I remember when, after a long hiatus, in 2007, I began once again to live a life worthy of the calling I received. The one thing I can never forget is how I had debts from hell to high heaven. I owed everyone!! I even owed my nanny money! That was the year I stopped taking calls. Because it was always going to be someone from the bank, or a friend asking when I'd pay. And I had a job then, go figure. Was living ten time above my means and very flashy about it. But didn't even have the peace to sleep soundly. I remember when I finally made the turnaround, making endless prayers to God about my debts and hoping, just like in the bible, that my creditors would find it in their hearts to cancel them. My favourite hymn at the time being "Jesus paid it all, all to Him I owe..." To Him. Not to the bank. 

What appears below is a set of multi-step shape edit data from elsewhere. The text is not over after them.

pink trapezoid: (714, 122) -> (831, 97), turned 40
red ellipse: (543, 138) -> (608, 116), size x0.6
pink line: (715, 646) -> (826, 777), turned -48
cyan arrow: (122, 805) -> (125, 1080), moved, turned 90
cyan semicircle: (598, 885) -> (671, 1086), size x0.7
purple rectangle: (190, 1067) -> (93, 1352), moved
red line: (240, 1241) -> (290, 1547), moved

Debts will kill you, but with God..... No. Take it from me. They only go away when you pay them off. No Aromat solutions here! I remember sitting down with my then boyfriend, now husband (bless his heart) and writing down the list of everyone I owed. The first list was a serious edit. I was still trying to impress the guy. But by the time I got to the 4th revision, he knew I was in trouble. Needless to say a year later, I was debt free. More thanks to him and of course to God through whom all blessings flow.

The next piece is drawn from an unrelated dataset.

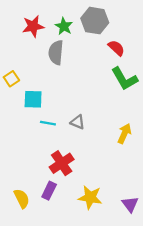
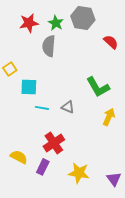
red semicircle: (116, 48) -> (111, 42), moved
green L-shape: (124, 79) -> (98, 87), moved
yellow semicircle: (22, 199) -> (19, 157), moved, turned -36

There are no Aromat type solutions with God. Yes, He will help you, guide you, give you wisdom. But He is not a magician. In your walk with Christ, you're going to have to learn to use your head and your feet whenever you get into trouble. You might need to walk home instead of to the bar. Don't land in the bar and ask the Lord to lift you out... kama yeye ni Mungu! You will need to burn that porn yourself. You probably will want to call back that guy and tell him you changed your mind and don't want him to come over to your place. 


But with God... walk away. 

Sunday, June 1, 2014

Rock Bottom

Ever felt like your life was spiralling out of control? Like it had a life of it's own? Yes, like your life had a life of its own. Yes. That feeling? It probably was or is.

I've felt this way for a long while now. Not years really. Months maybe. Like every decision I made was taking me deeper into the abyss. Like the consequences of my choices were lining up waiting to gobble me up one by one. Like any deeper, would be the lower ground floor of rock bottom.  A friend recently said to me, "Who knew rock bottom had a basement?" And no statement has resonated with me like his did. I mean who knew there was worse than rock bottom. 


I surely have been sinking into the abyss for a while now. On the surface I'm just the same old funny girl. Inside, I'm a shell of what I used to be, could have been, want to be. I wonder how many other people are living double lives like I am. Smiling and waving to the crowd; all the while dying inside. I cannot begin to explain it. But I know someone somewhere knows what I'm talking about. At the very least, God gets me. I definitely do feel like I'm caught up in hell. And every move I make, every wince, every grimace, only serves to push me further into hell. 


I am out of control. At least I think I am.


It only every occurs to me just how bad things are, when finally in the dead of night, in the silence, long after everyone has fallen asleep, long after the buzzing of my chat messages has stopped... in those moments, do I truly begin to reflect on what dish life has served me and how I've chosen to munch up every bit of it. Almost without a care. Almost without a second thought. Savouring every bite of madness that's on offer. Enjoying every bit of the self-destruction, the self-pity, the self-loathe. Enduring... nay enjoying every hedonistic bite. Falling asleep, not because I want to, but because I have to. Surrounded by the sounds of whatever music is coming through headphones that I now can't live without. Watching a few random episodes of a series. Or just thinking.


And waking up. Only to realise that status quo remains. The consequences continue to pursue me. The fear numbs me. The pain awakens me. The heart deceives me. I trudge slowly onward. Unsure about what lies ahead. I make a feeble attempt at a prayer. I seek to speak to someone, and yet, no one quite wants to listen. But God. Like David, I toss myself at Him. He who judges every so harshly and yet remains Abba. He whom David trusted more than man. 



2 Samuel 24:14

New Living Translation (NLT)
14 “I’m in a desperate situation!” David replied to Gad. “But let us fall into the hands of the Lord, for his mercy is great. Do not let me fall into human hands.”

I'm in a desperate situation. But let me fall into the hands of the Lord, for his mercy is great! Please do not let me fall into human hands. 


Rock bottom has a basement. I own it.